■ Task
When you transcribe the listing, keep each line exact and drop the pictures.

■ Given information
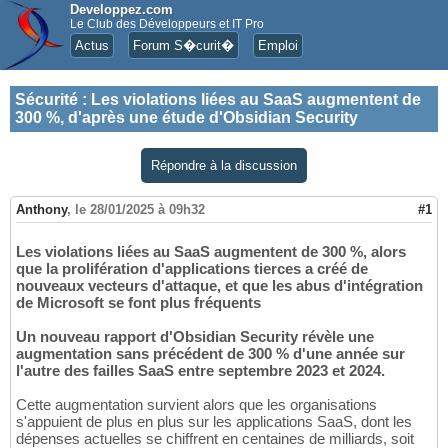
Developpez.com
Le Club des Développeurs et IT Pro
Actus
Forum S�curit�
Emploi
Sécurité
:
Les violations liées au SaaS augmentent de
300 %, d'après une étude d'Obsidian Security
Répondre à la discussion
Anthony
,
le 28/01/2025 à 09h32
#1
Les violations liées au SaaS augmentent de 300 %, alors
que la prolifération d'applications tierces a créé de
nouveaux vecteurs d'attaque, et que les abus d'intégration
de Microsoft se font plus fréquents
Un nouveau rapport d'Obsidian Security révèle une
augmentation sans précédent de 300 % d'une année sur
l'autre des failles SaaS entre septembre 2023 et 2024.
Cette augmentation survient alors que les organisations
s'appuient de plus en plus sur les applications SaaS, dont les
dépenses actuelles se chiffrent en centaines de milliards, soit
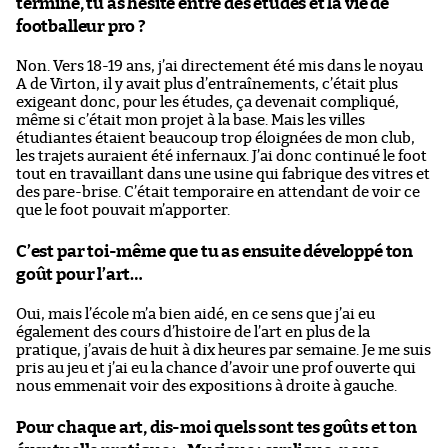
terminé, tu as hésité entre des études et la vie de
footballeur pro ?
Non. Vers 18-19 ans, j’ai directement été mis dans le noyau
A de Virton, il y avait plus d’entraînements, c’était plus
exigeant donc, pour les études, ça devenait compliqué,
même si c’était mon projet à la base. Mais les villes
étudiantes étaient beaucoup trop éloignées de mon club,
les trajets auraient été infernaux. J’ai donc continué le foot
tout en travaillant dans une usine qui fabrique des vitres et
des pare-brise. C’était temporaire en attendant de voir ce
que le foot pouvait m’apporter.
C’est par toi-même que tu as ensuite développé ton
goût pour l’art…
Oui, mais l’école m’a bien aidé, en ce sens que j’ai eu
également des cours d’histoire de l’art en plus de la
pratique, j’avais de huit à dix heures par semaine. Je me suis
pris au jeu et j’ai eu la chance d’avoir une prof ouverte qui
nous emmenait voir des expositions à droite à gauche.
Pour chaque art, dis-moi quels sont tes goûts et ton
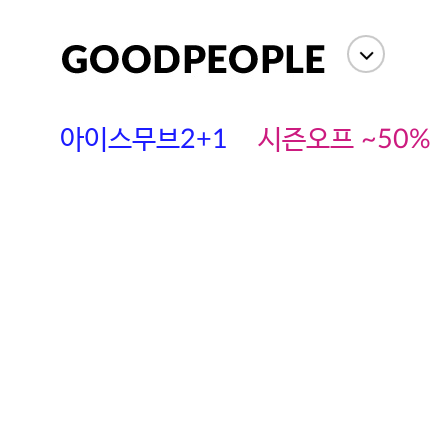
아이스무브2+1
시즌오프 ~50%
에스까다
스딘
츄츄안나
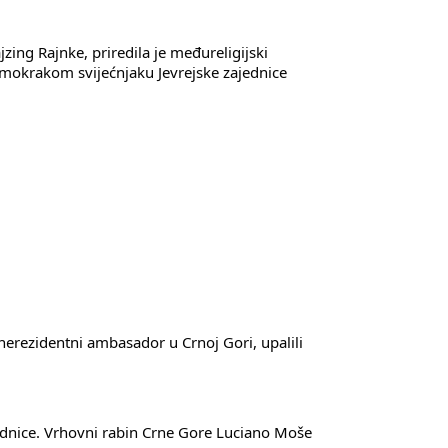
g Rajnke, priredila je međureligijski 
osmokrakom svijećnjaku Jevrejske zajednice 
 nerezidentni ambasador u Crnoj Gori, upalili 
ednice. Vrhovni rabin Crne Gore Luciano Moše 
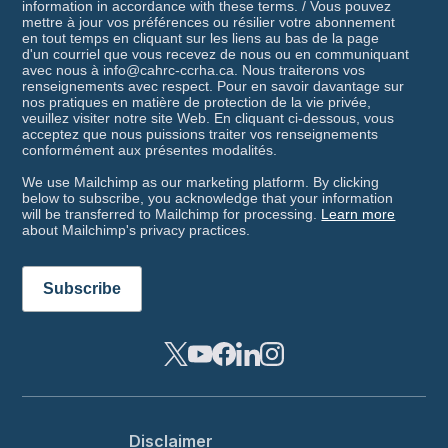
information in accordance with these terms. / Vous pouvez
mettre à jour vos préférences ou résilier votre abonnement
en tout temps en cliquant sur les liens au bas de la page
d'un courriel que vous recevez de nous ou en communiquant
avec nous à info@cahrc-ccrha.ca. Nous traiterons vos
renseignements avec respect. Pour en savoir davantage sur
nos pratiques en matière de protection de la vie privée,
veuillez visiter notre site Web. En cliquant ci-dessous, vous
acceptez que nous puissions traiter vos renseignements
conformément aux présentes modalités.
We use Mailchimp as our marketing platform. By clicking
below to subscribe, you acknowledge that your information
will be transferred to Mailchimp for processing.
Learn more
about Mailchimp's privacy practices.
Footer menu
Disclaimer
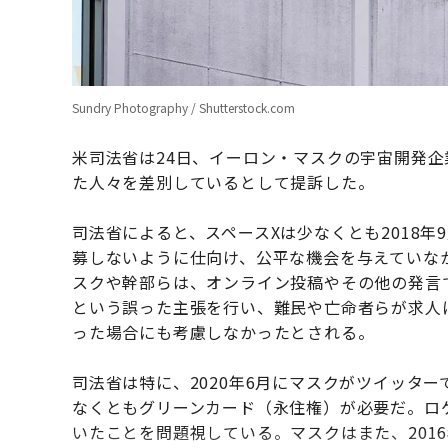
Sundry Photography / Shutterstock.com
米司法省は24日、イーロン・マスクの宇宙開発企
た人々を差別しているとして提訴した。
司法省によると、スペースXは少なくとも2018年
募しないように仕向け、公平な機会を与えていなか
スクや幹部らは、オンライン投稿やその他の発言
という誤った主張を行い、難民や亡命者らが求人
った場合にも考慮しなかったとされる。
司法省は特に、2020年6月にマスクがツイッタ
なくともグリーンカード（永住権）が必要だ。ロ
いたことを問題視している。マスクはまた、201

■ Answer to the problem
Developpez.com
Le Club des Développeurs et IT Pro
Actus
Forum S�curit�
Emploi
Sécurité
:
Les violations liées au SaaS augmentent de
300 %, d'après une étude d'Obsidian Security
Répondre à la discussion
Anthony
,
le 28/01/2025 à 09h32
#1
Les violations liées au SaaS augmentent de 300 %, alors
que la prolifération d'applications tierces a créé de
nouveaux vecteurs d'attaque, et que les abus d'intégration
de Microsoft se font plus fréquents
Un nouveau rapport d'Obsidian Security révèle une
augmentation sans précédent de 300 % d'une année sur
l'autre des failles SaaS entre septembre 2023 et 2024.
Cette augmentation survient alors que les organisations
s'appuient de plus en plus sur les applications SaaS, dont les
dépenses actuelles se chiffrent en centaines de milliards, soit
terminé, tu as hésité entre des études et la vie de
footballeur pro ?
Non. Vers 18-19 ans, j’ai directement été mis dans le noyau
A de Virton, il y avait plus d’entraînements, c’était plus
exigeant donc, pour les études, ça devenait compliqué,
même si c’était mon projet à la base. Mais les villes
étudiantes étaient beaucoup trop éloignées de mon club,
les trajets auraient été infernaux. J’ai donc continué le foot
tout en travaillant dans une usine qui fabrique des vitres et
des pare-brise. C’était temporaire en attendant de voir ce
que le foot pouvait m’apporter.
C’est par toi-même que tu as ensuite développé ton
goût pour l’art…
Oui, mais l’école m’a bien aidé, en ce sens que j’ai eu
également des cours d’histoire de l’art en plus de la
pratique, j’avais de huit à dix heures par semaine. Je me suis
pris au jeu et j’ai eu la chance d’avoir une prof ouverte qui
nous emmenait voir des expositions à droite à gauche.
Pour chaque art, dis-moi quels sont tes goûts et ton
아이스무브2+1
시즌오프 ~50%
에스까다
스딘
츄츄안나
g Rajnke, priredila je međureligijski 
osmokrakom svijećnjaku Jevrejske zajednice 
 nerezidentni ambasador u Crnoj Gori, upalili 
ednice. Vrhovni rabin Crne Gore Luciano Moše 
information in accordance with these terms. / Vous pouvez
mettre à jour vos préférences ou résilier votre abonnement
en tout temps en cliquant sur les liens au bas de la page
d'un courriel que vous recevez de nous ou en communiquant
avec nous à info@cahrc-ccrha.ca. Nous traiterons vos
renseignements avec respect. Pour en savoir davantage sur
nos pratiques en matière de protection de la vie privée,
veuillez visiter notre site Web. En cliquant ci-dessous, vous
acceptez que nous puissions traiter vos renseignements
conformément aux présentes modalités.
We use Mailchimp as our marketing platform. By clicking
below to subscribe, you acknowledge that your information
will be transferred to Mailchimp for processing.
Learn more
about Mailchimp's privacy practices.
Footer menu
Disclaimer
Sundry Photography / Shutterstock.com
米司法省は24日、イーロン・マスクの宇宙開発企
た人々を差別しているとして提訴した。
司法省によると、スペースXは少なくとも2018年
募しないように仕向け、公平な機会を与えていなか
スクや幹部らは、オンライン投稿やその他の発言
という誤った主張を行い、難民や亡命者らが求人
った場合にも考慮しなかったとされる。
司法省は特に、2020年6月にマスクがツイッタ
なくともグリーンカード（永住権）が必要だ。ロ
いたことを問題視している。マスクはまた、201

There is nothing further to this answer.